Il portale del manifesto è l’unico che vuole provare a vivere senza pubblicità. È una sfida che lanciamo insieme ai nostri lettori a tutto un modo di concepire la rete. Costruire un sito senza pubblicità (oltre ai mancati ricavi) è importante soprattutto dal punto di vista editoriale. Vuol dire costruire un sito «pulito», senza «cookie» che tracciano gli utenti (sono pezzettini nascosti di codice che registrano le vostre scelte e i vostri clic), senza strani uffici che decidono dove posizionare gli articoli per catturare i vostri occhi. Con un linguaggio adeguato e non urlato (niente titoli maiuscoli, ad esempio). Non abbiamo nessun bisogno di «tracciarvi» perché noi non vogliamo «contatti» da vendere agli inserzionisti. Non alimentiamo i commenti per attirarne altri. Vogliamo semplicemente offrirvi articoli di qualità che, se troverete interessanti oltre una certa soglia, potrete acquistare abbonandovi al prezzo più equo possibile per noi e per voi (meno di 50 centesimi al giorno, credeteci, è davvero impossibile). È una sperimentazione continua dove cerchiamo di offrirvi un «servizio» più che un «prodotto» vero e proprio. (via)
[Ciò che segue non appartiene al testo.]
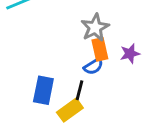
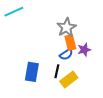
purple star: (130, 54) -> (84, 50), moved
yellow rectangle: (70, 110) -> (69, 79), moved

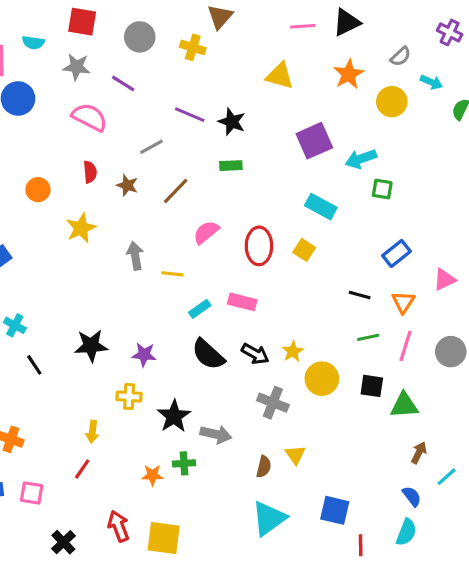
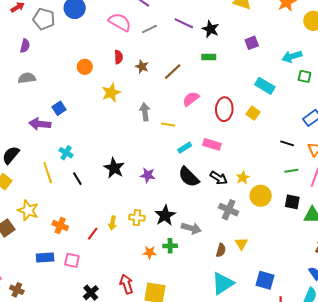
purple square: (314, 141) -> (252, 43), moved, size x0.6
gray line: (152, 147) -> (149, 29), moved
black star: (91, 346) -> (114, 168), turned 30
yellow cross: (129, 397) -> (137, 218), moved
red line: (82, 469) -> (93, 234), moved

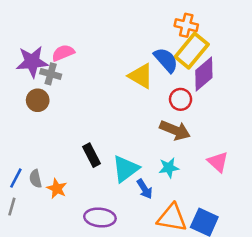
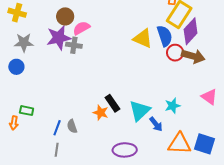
blue semicircle: (166, 60) -> (165, 36), moved, turned 30
brown circle: (38, 100) -> (65, 16), moved
brown arrow: (175, 130) -> (193, 56), moved
orange star: (57, 189) -> (101, 113), moved

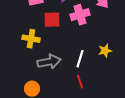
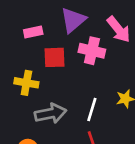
pink cross: (80, 15) -> (92, 51), turned 30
Del Modello Fotovoltaico, il modello di ecosistema informativo “che ho teorizzato” nel mio libro, ci sono almeno tre aspetti assolutamente non trascurabili:
- l’assenza totale di pubblicità (il pezzo da cui è tratto il brano che ho riportato, proprio per tale ragione, è intitolato “Il rumore bianco del nuovo sito del manifesto”).
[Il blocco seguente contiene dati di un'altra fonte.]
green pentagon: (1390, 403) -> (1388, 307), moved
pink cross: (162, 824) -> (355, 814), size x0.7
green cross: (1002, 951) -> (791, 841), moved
- a guidare l’avventura c’è una cooperativa che ha l’obiettivo di acquistare la testata quanto questa sarà messa in vendita dai liquidatori e di diventare “un’impresa editoriale e un’esperienza politica rinnovate che avranno bisogno di un punto di riferimento per la sinistra futura”. Ed è in nome di questo progetto che chiedono il sostegno dei lettori.
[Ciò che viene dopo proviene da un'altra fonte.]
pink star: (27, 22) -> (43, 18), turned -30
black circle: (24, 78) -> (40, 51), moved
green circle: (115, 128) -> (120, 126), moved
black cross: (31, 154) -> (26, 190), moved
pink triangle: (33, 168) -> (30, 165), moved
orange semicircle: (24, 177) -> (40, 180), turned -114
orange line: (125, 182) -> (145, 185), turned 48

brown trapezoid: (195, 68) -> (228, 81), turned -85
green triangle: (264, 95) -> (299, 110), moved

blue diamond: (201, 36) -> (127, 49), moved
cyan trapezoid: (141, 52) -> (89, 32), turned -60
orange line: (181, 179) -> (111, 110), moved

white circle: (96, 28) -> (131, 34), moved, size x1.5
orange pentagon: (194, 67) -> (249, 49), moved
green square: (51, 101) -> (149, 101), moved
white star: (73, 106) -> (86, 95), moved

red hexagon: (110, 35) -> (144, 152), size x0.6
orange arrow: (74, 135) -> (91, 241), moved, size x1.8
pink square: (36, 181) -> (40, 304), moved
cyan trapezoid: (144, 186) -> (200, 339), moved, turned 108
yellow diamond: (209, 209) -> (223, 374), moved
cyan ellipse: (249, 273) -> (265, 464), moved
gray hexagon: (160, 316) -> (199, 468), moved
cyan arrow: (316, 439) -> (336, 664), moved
- il costo dell’abbonamento, da sottoscrivere al superamento della soglia dei venti articoli settimanali, è dello stesso ordine di grandezza di quello stimato nella mia ricerca (un articolo, due centesimi di euro).
Certo, sul pluralismo ci sarebbe da ridire ma almeno siamo dalla parte giusta! Credo, quindi, ci siano buonissime ragioni perché anch’io sostenga, molto più modestamente di qualcun altro, il Manifesto. E’ inutile dire che vi raccomando di fare altrettanto.